Calculating PV Degradation Rates Using Open-Source Software

Got sensor drift, inverter clipping or data shifts due to maintenance events? RdTools, a new freeware toolkit, can handle any of these scenarios. It calculates robust degradation rates despite common performance data quality challenges.

The degradation rate (Rd) quantifies the rate at which PV systems or modules lose performance over time. Rd values not only drive the results of long-term energy production estimates for financial projections and other studies, but also help provide consumers and investors with an indicator of PV system quality and durability. In conjunction with taking other quality assurance steps, project stakeholders can also use the Rd to guide product selection and determine whether PV products or installations meet warranty terms.
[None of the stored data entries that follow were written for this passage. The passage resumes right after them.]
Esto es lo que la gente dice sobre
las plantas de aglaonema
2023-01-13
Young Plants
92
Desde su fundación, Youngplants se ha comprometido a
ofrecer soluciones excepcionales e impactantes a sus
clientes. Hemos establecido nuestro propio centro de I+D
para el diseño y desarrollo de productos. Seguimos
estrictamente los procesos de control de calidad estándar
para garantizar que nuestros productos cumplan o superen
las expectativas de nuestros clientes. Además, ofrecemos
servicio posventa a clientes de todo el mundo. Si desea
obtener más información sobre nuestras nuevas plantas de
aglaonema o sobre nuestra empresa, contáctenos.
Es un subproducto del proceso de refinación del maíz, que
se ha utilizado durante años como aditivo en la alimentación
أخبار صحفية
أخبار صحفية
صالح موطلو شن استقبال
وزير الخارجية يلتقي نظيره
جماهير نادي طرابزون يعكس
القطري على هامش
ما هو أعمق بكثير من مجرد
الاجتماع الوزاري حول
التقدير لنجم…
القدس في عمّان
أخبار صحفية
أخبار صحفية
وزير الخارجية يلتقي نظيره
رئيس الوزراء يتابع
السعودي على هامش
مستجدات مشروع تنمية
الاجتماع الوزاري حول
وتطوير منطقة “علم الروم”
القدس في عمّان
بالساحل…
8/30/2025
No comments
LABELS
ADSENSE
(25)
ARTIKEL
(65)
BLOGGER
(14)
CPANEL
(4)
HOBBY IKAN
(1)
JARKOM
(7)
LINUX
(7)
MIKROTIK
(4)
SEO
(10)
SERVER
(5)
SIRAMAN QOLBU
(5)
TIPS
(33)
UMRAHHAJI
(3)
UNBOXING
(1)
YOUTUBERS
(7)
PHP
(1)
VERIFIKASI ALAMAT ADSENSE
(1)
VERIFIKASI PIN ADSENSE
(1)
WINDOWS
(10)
Accurate Rd data are therefore essential to the solar industry’s long-term success.

Here we provide an introduction to RdTools, a free and publicly available software package intended to help users evaluate Rd more easily and quickly. One of the benefits of this open-source toolkit for calculating degradation rates is that it can accommodate common challenges associated with real-world performance data, including sensor drift, clipped power curves or data shifts due to maintenance events. Since accurate methods for calculating PV degradation rates are important for manufacturers, insurers, engineers, utilities, installers, investors, businesses and consumers alike, many solar industry stakeholders may find RdTools useful.

Developing RdTools

Like module efficiency, Rd values are expressed as a percentage. However, module efficiency and module degradation rates represent very different values. Rd is relative to a baseline of 100% initial production. As an example, if a 22% efficient module degrades linearly at a rate of -0.6%/year, then its efficiency after 25 years would be 18.9%. In RdTools and in this article, a degradation rate with a negative number indicates a decrease in production.
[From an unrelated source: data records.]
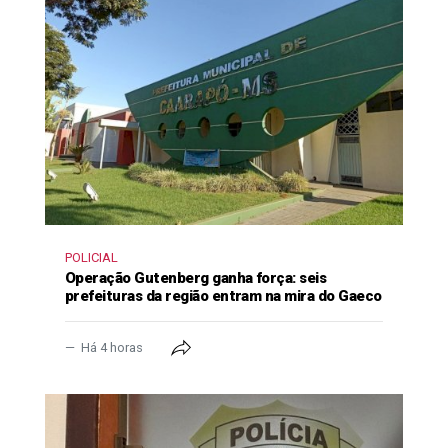
POLICIAL
Operação Gutenberg ganha força: seis
prefeituras da região entram na mira do Gaeco
Há 4 horas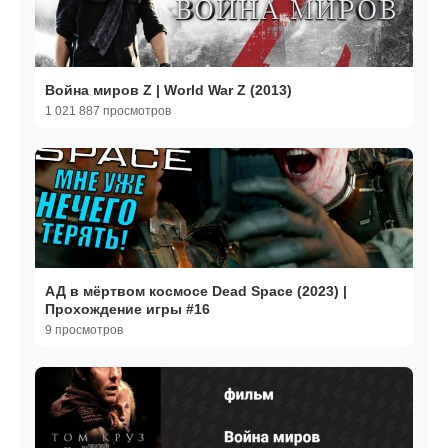
Война миров Z | World War Z (2013)
1 021 887 просмотров
АД в мёртвом космосе Dead Space (2023) |
Прохождение игры #16
9 просмотров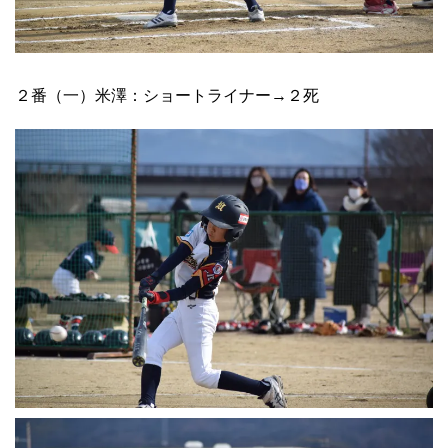
２番（一）米澤：ショートライナー→２死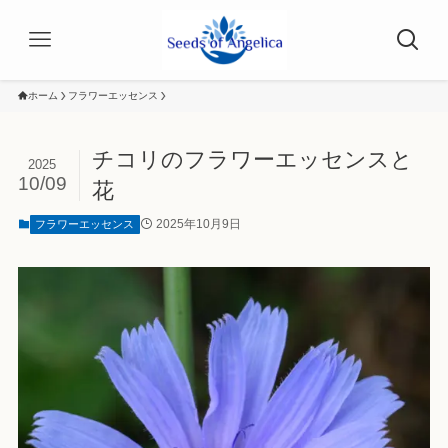
ホーム
フラワーエッセンス
チコリのフラワーエッセンスと
2025
10/09
花
2025年10月9日
フラワーエッセンス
Scientists and industry experts have long sought ways to consistently calculate accurate PV degradation rates. This is a challenging undertaking for a number of reasons. First of all, to establish a reliable basis of comparison, you must  account for performance transients when establishing the 100% performance baseline. PV module performance stabilizes over a period of days or months, depending on cell technology, and it is important to use the post-stabilization value as the starting point for Rd calculations. Depending on the module technology and the project construction schedule, project stakeholders may be able to account for stabilization effects by simply waiting until after the completion of system commissioning activities to establish the 100% performance baseline value.

Additional challenges arise post-commissioning and -stabilization. Since degradation is not necessarily linear, it is necessary to run analyses that tolerate nonlinearity. More important, a number of scenarios can impact the quality of the data used to calculate Rd values. These complicating factors include highly variable weather, data outliers, poorly maintained sensors, seasonal soiling or shading, and data shifts from maintenance events.
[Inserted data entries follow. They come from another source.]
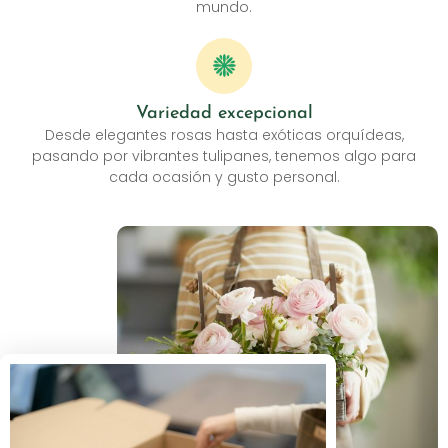
mundo.
Variedad excepcional
Desde elegantes rosas hasta exóticas orquídeas,
pasando por vibrantes tulipanes, tenemos algo para
cada ocasión y gusto personal.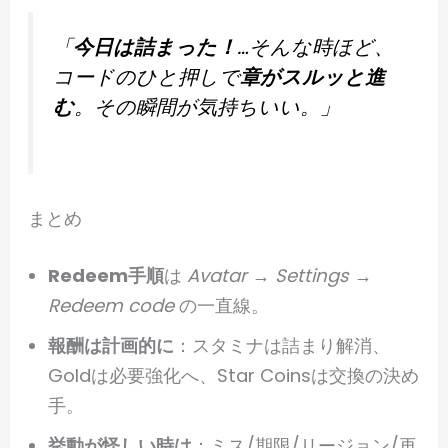
「
今日は詰まった！
…そんな時ほど、
コードのひと押しで
章がスルッと進
む
。その瞬間が気持ちいい。」
まとめ
Redeem手順
は
Avatar → Settings →
Redeem code
の一直線。
報酬は計画的に
：スタミナは詰まり解消、
Goldは必要強化へ、Star Coinsは交換の決め
手。
挙動が怪しい時は
：ミス/期限/リージョン/再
To address these challenges, researchers at the National Renewable Energy Laboratory (NREL)—notably Michael Deceglie, Chris Deline, Dirk Jordan and Ambarish Nag—developed RdTools in collaboration with Greg Kimball from SunPower and Adam Shinn from kWh Analytics. In addition to being relatively accurate and easy to use, RdTools provides project stakeholders with a consensus methodology for calculating PV degradation rates in the real world. To estimate the Rd for a PV system with RdTools, users need ambient temperature data, irradiance data from a sensor or reference cell, and 2 or more years’ worth of granular (hourly or better) performance data.

The developers not only used Sandia National Laboratories’ open-source PVLIB modeling software (see Resources), but also turned to Python, a freely available scientific computing language, to write RdTools. Users can run RdTools on any computer that has the open-source Python programming language installed. Interested parties can access, download and customize RdTools via the software development platform GitHub (

How It Works

To get started with RdTools, users first enter system configuration details such as longitude, latitude, time zone and PV system mounting configuration. Although RdTools does require some source of on-site irradiance data, on-site temperature measurements are not essential as the software can model these values. Upon start-up, RdTools automatically conducts a prescreening step to check the granularity of the collected data. At present, RdTools is set up to use high-frequency performance data such as 1-minute, 15-minute or hourly values.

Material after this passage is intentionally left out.